Plurrrr

Fri 02 Jul 2021

YAGNI exceptions

I’m essentially a believer in You Aren’t Gonna Need It — the principle that you should add features to your software — including generality and abstraction — when it becomes clear that you need them, and not before.

However, there are some things which really are easier to do earlier than later, and where natural tendencies or a ruthless application of YAGNI might neglect them.

Source: YAGNI exceptions, an article by Luke Plant.

PAGNIs: Probably Are Gonna Need Its

YAGNI—You Ain’t Gonna Need It—is a rule that says you shouldn’t add a feature just because it might be useful in the future—only write code when it solves a direct problem.

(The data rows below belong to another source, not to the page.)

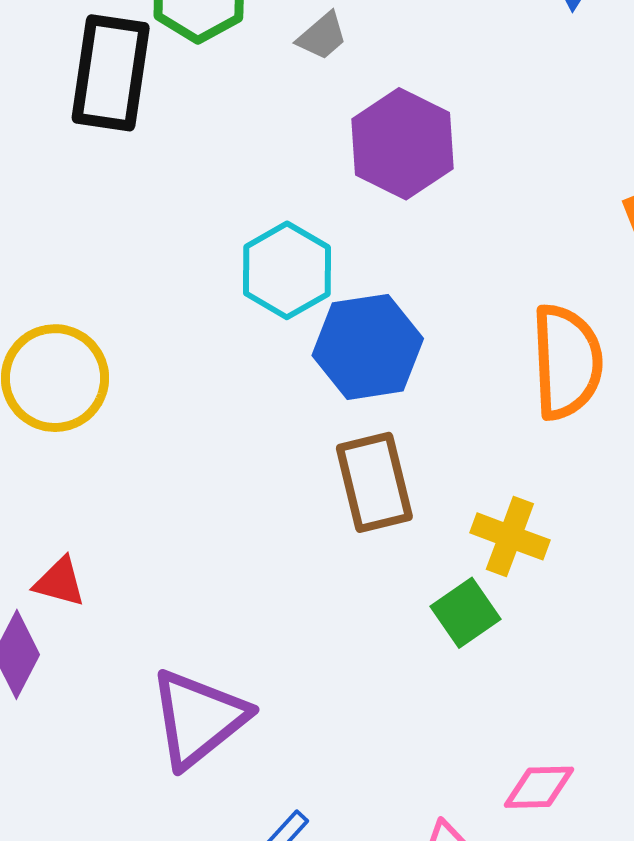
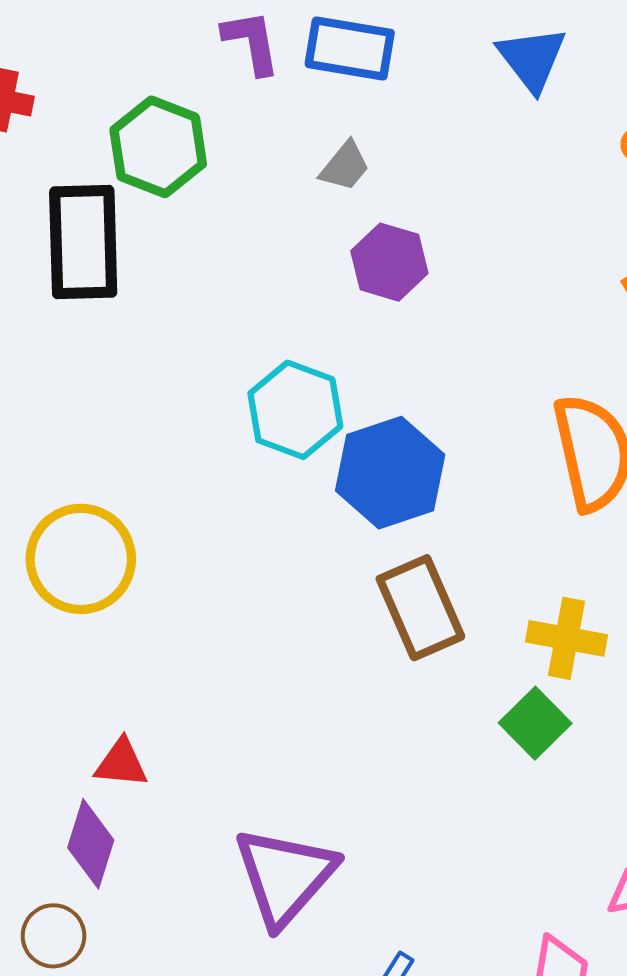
gray trapezoid: (322, 36) -> (345, 166), moved
purple hexagon: (402, 144) -> (389, 262), size x0.7

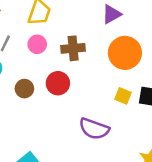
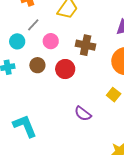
pink circle: (37, 44) -> (51, 41), moved
purple semicircle: (94, 129) -> (83, 114), size x0.7

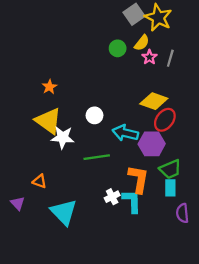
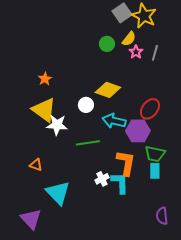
yellow diamond: (154, 101) -> (108, 90), moved
green trapezoid: (170, 169) -> (155, 154), turned 35
purple triangle: (18, 203) -> (31, 219), moved, size x1.6
purple semicircle: (182, 213) -> (162, 216), moved

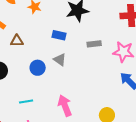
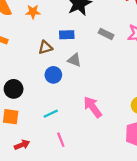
brown triangle: (17, 41) -> (45, 47), moved
gray rectangle: (94, 44) -> (106, 34), turned 48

When should you over-ride YAGNI? When the cost of adding something later is so dramatically expensive compared with the cost of adding it early on that it’s worth taking the risk. On when you know from experience that an initial investment will pay off many times over.

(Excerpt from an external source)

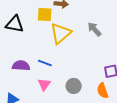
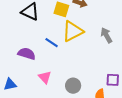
blue line: (45, 63) -> (52, 43), moved
pink triangle: (44, 84) -> (45, 77), turned -32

Source: PAGNIs: Probably Are Gonna Need Its, an article by Simon Willison.

Stop Using ‘Pop-up’

As you embark on a design, build, or specification, it is important you, the stakeholders, and the team understand what you are producing and why. When you say pop-up, which one of the following terms or concepts do you mean? What about your client? Your designer? Your developer? The user (who calls the help line)? The screen reader? The voice control software?